14-year-old Joseph Tagaban returned home Saturday after nearly a year of cancer treatment in Seattle. Many community members met him at the airport. As KFSK’s Angela Denning reports, it was the best Thanksgiving gift he and his family could have asked for.
Dozens of people watch through a chain link fence as Joseph Tagaban and his family get off the jet. Wet snow is coming down but no one seems to care.
It was just after Christmas last year when Tagaban first learned he had a rare form of cancer known as AML. It started with swollen gums and ended with four rounds of chemo over several months.
In February, he spoke with KFSK over the phone. He said the treatment was more difficult than he imagined.
“Especially the pain,” Tagaban had said. “Like extreme pain; it skyrockets sometimes and I just feel that it gets unbearable sometimes.”

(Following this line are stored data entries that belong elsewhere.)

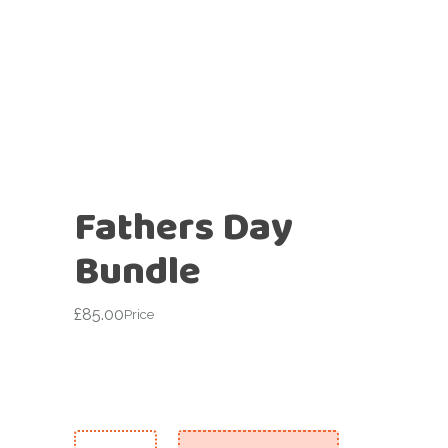
Fathers Day
Bundle
£
85.00
Price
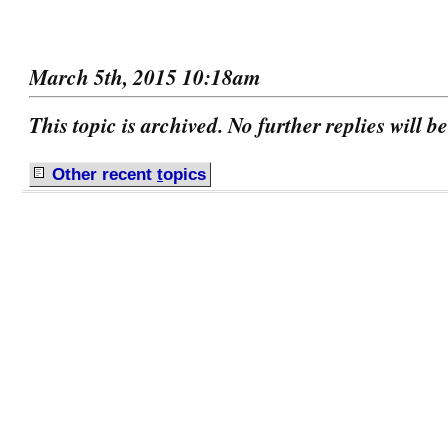
March 5th, 2015 10:18am
This topic is archived. No further replies will b
Other recent
t
opics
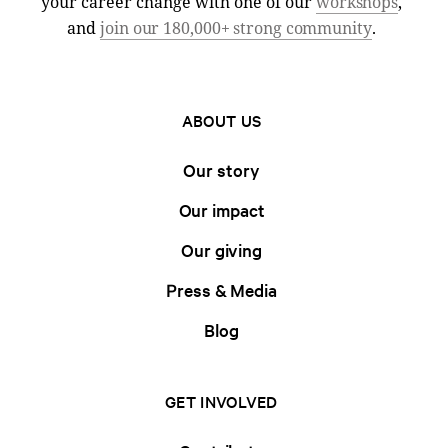
your career change with one of our
workshops
,
and
join our 180,000+ strong community
.
ABOUT US
Our story
Our impact
Our giving
Press & Media
Blog
GET INVOLVED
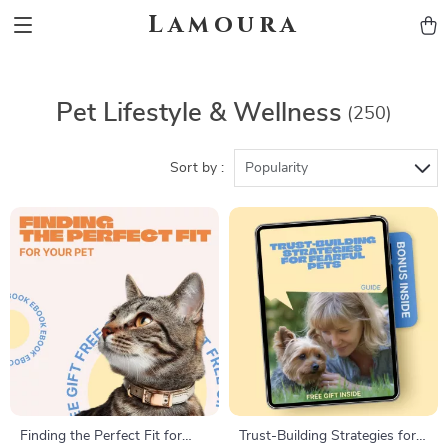
Lamoura
Pet Lifestyle & Wellness
(250)
Sort by :
Popularity
Finding the Perfect Fit for
Trust-Building Strategies for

Today, he’s out of the hospital gown and into a black puffy coat, khaki pants, and a red stocking hat. As he approaches the crowd, people start to chant, “Joseph Strong! Joseph Strong!”.

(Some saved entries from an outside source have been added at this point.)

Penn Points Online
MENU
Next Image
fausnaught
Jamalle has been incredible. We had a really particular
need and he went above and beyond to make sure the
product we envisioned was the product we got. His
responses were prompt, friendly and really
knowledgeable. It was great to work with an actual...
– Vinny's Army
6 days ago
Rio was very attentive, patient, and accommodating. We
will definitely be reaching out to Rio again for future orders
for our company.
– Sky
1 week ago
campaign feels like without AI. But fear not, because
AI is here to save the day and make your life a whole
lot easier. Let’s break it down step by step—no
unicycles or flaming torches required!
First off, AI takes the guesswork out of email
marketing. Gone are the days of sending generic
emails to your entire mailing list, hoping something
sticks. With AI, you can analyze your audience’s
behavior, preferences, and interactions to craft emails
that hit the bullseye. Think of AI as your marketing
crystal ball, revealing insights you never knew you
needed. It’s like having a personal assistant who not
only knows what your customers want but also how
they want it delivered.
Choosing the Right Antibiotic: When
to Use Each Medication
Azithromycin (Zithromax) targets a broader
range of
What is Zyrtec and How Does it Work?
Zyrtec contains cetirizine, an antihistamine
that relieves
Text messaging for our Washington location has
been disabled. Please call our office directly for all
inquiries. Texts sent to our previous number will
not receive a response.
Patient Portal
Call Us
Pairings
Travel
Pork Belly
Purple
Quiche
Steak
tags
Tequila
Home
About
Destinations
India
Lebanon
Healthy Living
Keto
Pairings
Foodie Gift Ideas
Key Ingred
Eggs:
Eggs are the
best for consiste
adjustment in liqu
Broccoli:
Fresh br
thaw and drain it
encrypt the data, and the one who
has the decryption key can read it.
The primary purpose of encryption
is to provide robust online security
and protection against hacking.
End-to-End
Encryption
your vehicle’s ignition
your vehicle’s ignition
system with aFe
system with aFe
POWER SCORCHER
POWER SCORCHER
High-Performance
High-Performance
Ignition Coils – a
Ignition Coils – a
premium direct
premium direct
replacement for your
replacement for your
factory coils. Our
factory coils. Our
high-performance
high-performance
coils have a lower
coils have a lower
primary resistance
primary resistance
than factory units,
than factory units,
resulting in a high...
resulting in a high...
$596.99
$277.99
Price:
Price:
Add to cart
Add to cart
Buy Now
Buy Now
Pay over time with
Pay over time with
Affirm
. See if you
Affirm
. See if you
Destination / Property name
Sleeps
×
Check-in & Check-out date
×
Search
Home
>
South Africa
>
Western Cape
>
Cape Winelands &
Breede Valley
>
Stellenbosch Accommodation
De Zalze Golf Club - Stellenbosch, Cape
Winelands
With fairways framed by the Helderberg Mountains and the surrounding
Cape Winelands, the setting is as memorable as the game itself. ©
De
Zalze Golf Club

“Joseph Strong” is a slogan that’s been all over Petersburg for months, on t-shirts and posters throughout town.
Tagaban addresses the crowd.
“I just want to thank you all so much for the amount of support, for the amount of prayer, and the thought that you guys have all put into our journey back in Seattle,” he said. “I just wanted to thank you guys so much for always being there by my side.”
People start approaching him for hugs.
“Welcome home, buddy,” says a friend while patting his back.
Even though they’re outside, everyone is masked. A long embrace comes from classmate Iris Case. She later says that they kept in touch while he was away.
“The first couple of months a lot of people were in contact with him and then he went through a really rough patch and we just Face Timed a lot and he kind of helped me with school work,” Case said.
On most days, if Tagaban wasn’t too tired, he could attend school remotely from the hospital. Some teachers are in the crowd. He got straight A’s the first quarter of this year.
Watching it all from a distance is his mom, Je Tagaban. She’s overjoyed with the homecoming.
“Joseph’s here, he’s whole, he’s alive!” she said.
Tagaban’s immune system is still weak. The community has the worst outbreak of COVID its seen since the pandemic started. As of today, it’s the highest case count per capita in the country.
Je says her son asked her about being around the crowd.
“Mom, should I be hugging?” Je said. “I was like, ‘You know what, you have to be careful.’ But he was like, ‘But mom, I can’t promise, I want to get all the hugs I can.’ And I said, ‘Go for it’, you know.”
It might be a few weeks before Tagaban can safely return to school in-person. But he says the community support now, as it did before, keeps him looking to the future.
“One of the most important things that I had to keep in mind was to stay positive and stay confident that I was going to beat cancer,” he said. “So, I just kept that in the back of my mind and even though, I mean, I had my moments, I just couldn’t deal with having all this pain but I knew that there was light at the end of the tunnel.”
The welcome doesn’t end here.
People get into their cars and Tagaban climbs into a fire truck for a noise parade through town.